* _What you should do_:
Look in the data below for the line that has "оптимальное соотношение цены и", then print exactly every line from there through the line that has "ment à 12 h et 3 h)", leaving pictures out.

* _Data in this exercise_:
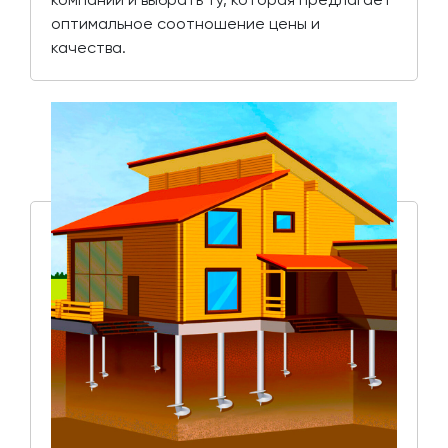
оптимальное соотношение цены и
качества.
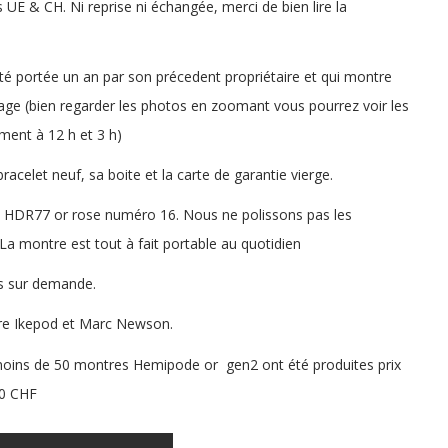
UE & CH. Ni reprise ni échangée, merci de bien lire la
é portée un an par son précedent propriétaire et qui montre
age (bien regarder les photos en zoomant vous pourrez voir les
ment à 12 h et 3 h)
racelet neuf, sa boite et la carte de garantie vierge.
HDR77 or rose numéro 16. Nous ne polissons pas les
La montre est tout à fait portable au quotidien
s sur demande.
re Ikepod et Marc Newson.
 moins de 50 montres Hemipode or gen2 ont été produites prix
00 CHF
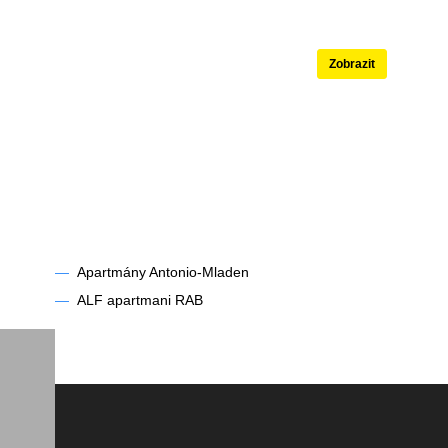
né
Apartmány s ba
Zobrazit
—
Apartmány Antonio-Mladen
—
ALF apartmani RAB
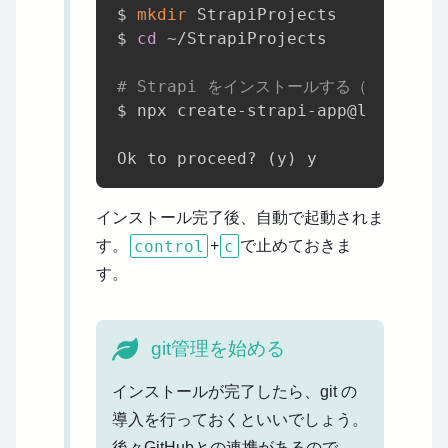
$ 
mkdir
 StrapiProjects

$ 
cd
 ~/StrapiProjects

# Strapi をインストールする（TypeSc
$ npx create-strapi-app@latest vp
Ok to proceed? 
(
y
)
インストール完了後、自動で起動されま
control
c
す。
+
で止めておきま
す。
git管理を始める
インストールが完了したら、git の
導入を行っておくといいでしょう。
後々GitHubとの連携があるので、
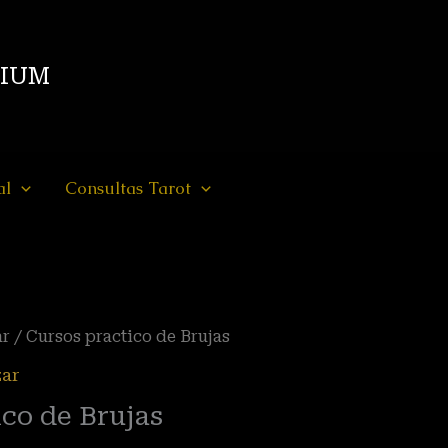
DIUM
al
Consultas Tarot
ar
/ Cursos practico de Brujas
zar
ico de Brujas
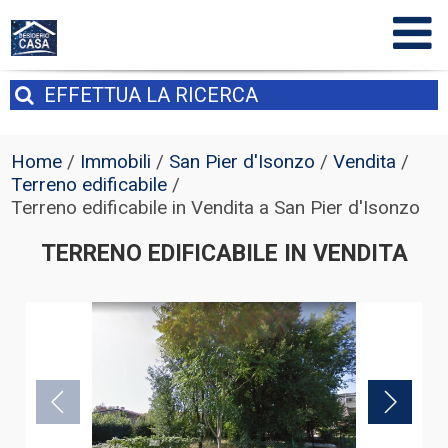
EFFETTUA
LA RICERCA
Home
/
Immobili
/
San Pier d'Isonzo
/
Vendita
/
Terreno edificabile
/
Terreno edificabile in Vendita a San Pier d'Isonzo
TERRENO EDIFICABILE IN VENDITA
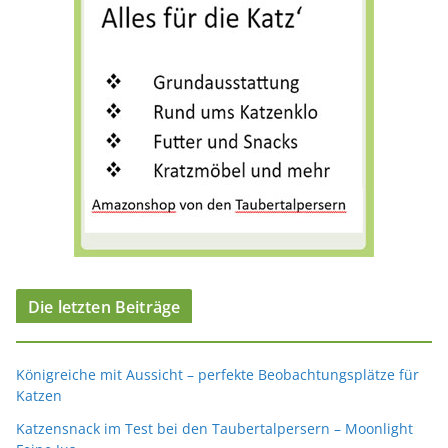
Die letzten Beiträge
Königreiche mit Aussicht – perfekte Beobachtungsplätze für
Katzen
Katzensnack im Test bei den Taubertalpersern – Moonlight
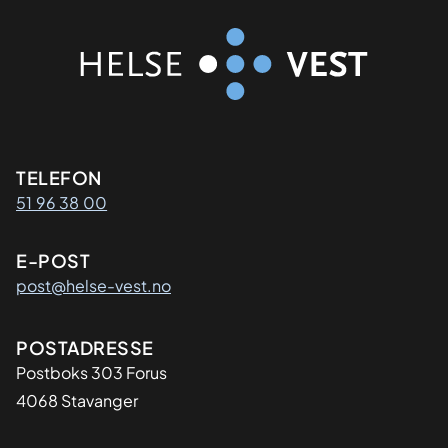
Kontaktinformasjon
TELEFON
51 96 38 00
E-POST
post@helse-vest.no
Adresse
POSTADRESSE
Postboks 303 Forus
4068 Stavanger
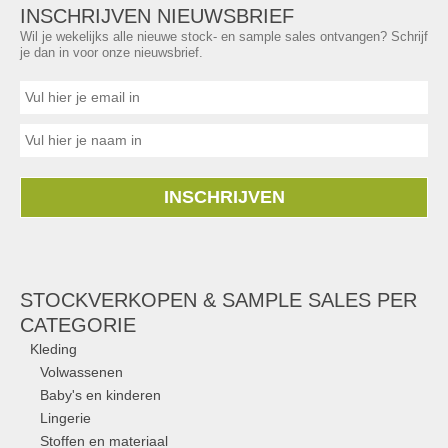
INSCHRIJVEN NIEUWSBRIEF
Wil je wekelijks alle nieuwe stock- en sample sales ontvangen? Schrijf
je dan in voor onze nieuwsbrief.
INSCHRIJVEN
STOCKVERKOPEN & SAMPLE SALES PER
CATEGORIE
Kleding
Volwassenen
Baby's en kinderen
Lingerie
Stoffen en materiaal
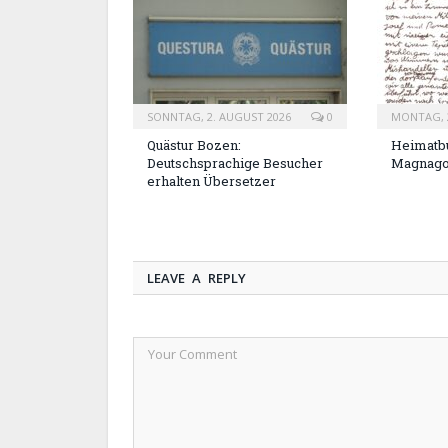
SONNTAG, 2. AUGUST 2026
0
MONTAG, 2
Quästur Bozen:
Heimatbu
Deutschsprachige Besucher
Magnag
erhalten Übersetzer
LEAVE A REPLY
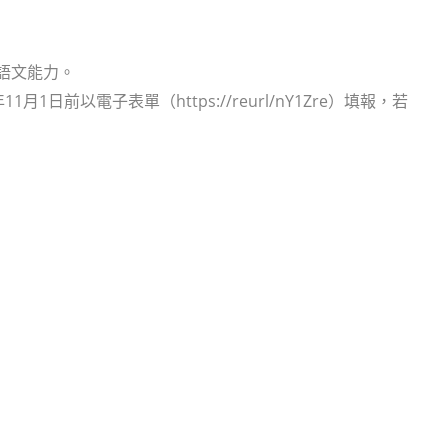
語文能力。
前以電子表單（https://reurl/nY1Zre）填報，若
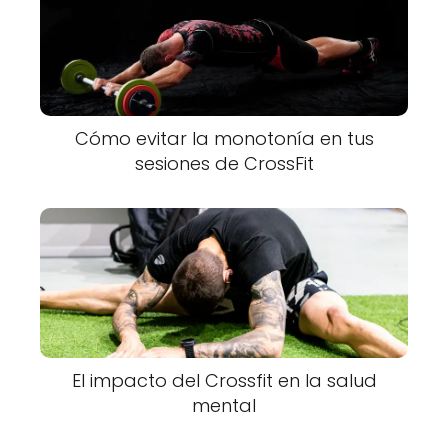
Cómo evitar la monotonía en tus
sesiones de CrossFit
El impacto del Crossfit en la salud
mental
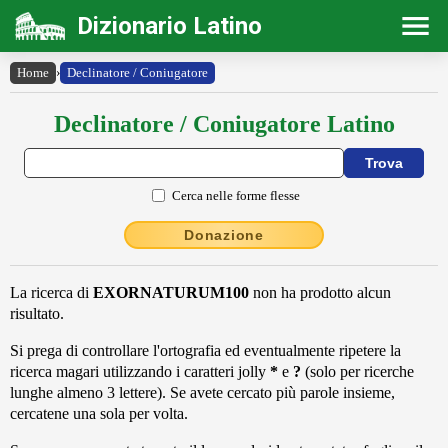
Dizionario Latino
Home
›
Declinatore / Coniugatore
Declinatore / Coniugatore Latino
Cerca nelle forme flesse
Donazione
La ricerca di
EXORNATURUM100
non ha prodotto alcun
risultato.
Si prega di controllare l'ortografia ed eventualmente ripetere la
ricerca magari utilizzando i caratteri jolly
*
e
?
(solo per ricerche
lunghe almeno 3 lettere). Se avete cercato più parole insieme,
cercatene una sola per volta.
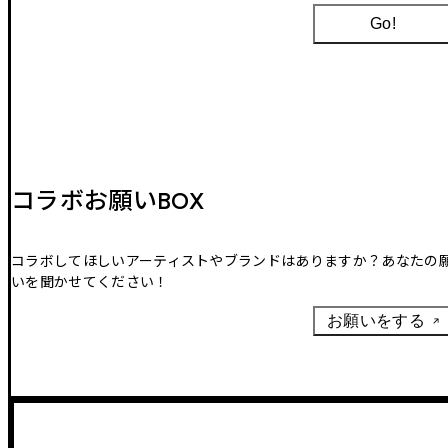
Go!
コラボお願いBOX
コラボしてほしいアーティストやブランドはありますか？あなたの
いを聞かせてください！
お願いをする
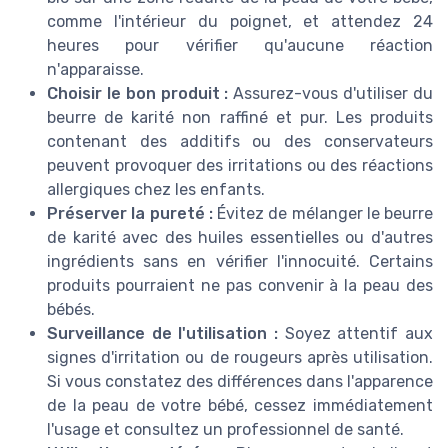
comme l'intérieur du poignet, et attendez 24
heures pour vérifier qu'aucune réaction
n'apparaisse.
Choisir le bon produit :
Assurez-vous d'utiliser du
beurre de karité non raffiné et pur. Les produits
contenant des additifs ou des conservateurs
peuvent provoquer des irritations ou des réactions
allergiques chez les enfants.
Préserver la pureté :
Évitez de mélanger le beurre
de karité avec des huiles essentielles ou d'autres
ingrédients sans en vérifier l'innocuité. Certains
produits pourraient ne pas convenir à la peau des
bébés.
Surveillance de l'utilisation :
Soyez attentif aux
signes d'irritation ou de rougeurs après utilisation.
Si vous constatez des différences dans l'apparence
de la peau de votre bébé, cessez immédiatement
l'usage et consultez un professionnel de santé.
...
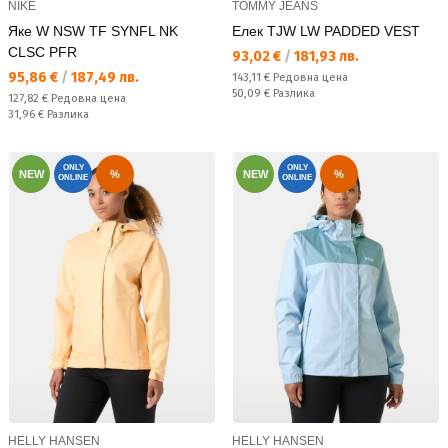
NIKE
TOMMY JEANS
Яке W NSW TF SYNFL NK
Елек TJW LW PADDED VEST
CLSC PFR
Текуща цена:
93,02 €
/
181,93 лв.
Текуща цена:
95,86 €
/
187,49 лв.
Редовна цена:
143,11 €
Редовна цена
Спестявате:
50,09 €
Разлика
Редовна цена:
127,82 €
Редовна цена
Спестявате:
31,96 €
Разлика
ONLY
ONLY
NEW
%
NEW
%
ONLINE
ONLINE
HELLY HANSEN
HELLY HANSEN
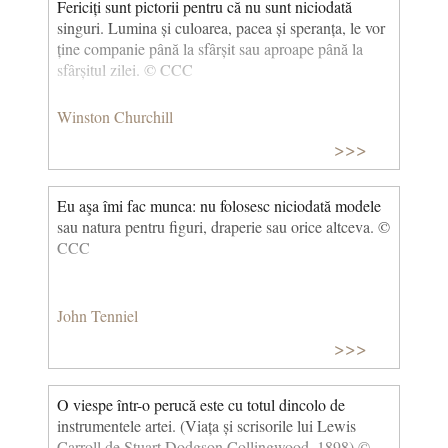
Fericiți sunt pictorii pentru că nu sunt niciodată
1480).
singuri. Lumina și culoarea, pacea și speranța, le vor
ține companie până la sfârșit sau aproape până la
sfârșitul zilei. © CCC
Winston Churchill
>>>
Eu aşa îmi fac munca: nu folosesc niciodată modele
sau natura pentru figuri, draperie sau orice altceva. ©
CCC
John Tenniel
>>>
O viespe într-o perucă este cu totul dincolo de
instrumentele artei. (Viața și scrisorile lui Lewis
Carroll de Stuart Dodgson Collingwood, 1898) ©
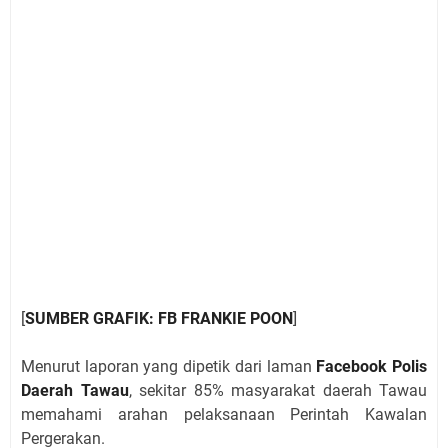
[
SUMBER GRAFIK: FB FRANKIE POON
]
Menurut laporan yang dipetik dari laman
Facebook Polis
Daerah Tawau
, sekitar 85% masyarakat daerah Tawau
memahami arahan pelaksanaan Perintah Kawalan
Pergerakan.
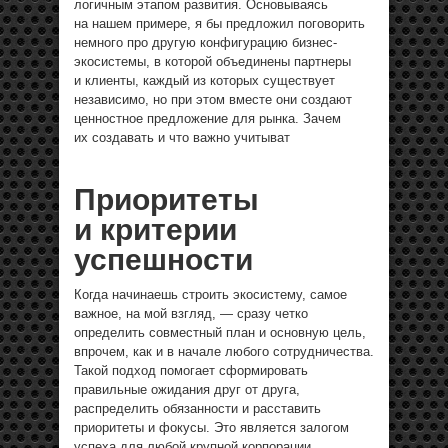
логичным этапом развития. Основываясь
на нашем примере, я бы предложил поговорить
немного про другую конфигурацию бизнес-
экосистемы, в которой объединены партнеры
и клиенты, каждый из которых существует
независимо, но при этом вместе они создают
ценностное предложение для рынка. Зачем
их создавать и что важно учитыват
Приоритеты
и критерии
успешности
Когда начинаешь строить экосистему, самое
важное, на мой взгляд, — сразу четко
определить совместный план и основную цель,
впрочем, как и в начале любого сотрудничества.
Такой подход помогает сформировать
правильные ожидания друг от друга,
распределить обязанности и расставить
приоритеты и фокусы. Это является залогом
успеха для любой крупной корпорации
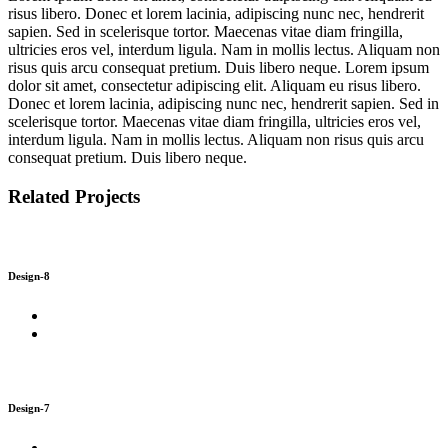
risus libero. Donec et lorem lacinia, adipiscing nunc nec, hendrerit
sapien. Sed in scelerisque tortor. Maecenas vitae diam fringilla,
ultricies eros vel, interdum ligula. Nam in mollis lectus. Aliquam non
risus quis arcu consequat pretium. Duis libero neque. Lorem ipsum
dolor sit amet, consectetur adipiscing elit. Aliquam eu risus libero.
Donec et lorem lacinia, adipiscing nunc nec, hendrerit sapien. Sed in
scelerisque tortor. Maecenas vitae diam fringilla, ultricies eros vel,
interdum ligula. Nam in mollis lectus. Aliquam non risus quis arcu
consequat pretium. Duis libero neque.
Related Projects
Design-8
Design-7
--
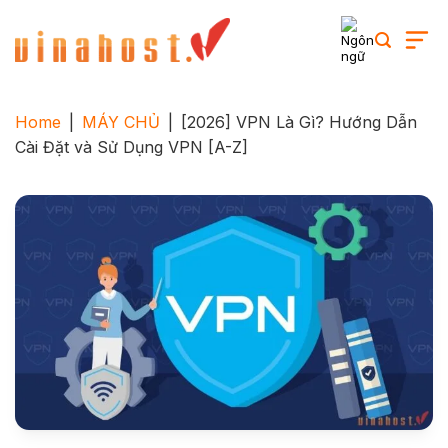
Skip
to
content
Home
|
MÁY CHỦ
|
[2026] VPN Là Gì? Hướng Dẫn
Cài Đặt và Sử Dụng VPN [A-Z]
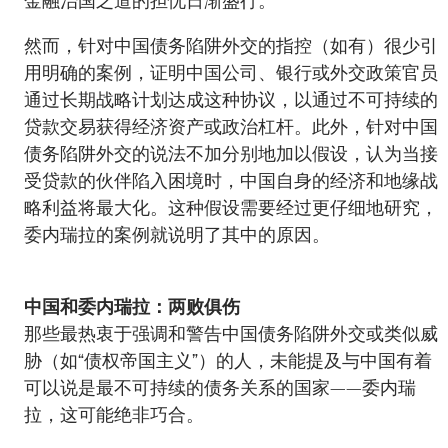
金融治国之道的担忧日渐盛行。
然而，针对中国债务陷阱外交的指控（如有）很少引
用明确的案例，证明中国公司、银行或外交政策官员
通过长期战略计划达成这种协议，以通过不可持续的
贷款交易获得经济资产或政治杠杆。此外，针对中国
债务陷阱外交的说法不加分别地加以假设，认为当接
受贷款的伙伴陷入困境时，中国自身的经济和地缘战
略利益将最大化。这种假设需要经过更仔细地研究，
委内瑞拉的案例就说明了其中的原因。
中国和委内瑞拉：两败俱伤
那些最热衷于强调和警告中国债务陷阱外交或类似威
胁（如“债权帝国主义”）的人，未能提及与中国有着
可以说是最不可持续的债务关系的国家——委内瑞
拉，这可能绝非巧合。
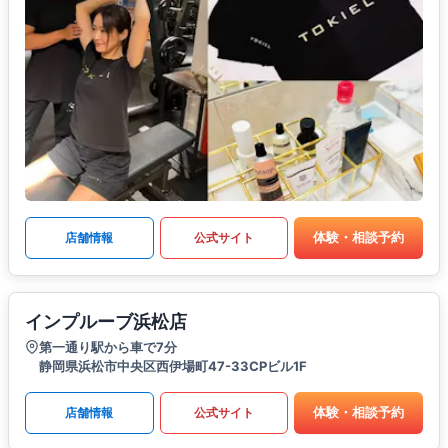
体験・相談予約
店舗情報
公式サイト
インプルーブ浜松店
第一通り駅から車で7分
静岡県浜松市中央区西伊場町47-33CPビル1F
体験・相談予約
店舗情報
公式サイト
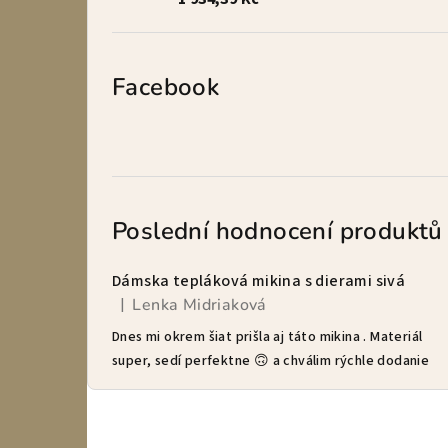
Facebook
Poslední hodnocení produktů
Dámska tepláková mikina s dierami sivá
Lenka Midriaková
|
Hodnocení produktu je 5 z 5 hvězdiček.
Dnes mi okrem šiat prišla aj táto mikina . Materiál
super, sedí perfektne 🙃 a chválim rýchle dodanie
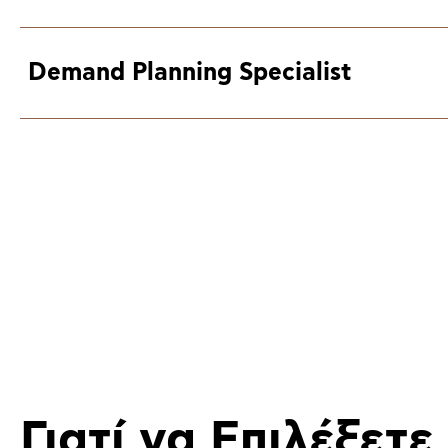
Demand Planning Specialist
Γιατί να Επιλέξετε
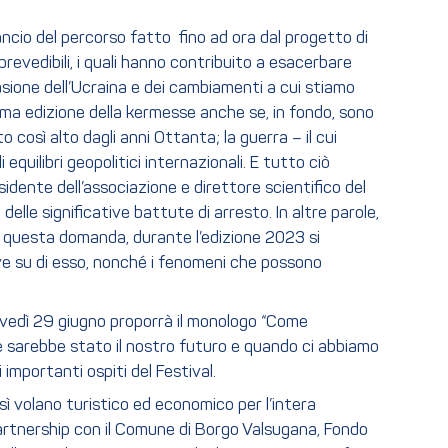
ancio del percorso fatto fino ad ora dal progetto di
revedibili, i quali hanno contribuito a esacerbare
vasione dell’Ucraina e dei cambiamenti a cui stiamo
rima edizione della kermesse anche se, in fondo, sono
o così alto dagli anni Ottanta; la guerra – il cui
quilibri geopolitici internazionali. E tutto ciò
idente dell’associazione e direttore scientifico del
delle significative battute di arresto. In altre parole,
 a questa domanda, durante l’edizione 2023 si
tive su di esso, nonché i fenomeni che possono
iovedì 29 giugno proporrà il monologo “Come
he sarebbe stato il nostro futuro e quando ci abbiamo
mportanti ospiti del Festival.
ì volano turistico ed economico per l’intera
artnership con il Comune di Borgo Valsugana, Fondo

* _Solution_:
оптимальное соотношение цены и
качества.
UE & CH. Ni reprise ni échangée, merci de bien lire la
é portée un an par son précedent propriétaire et qui montre
age (bien regarder les photos en zoomant vous pourrez voir les
ment à 12 h et 3 h)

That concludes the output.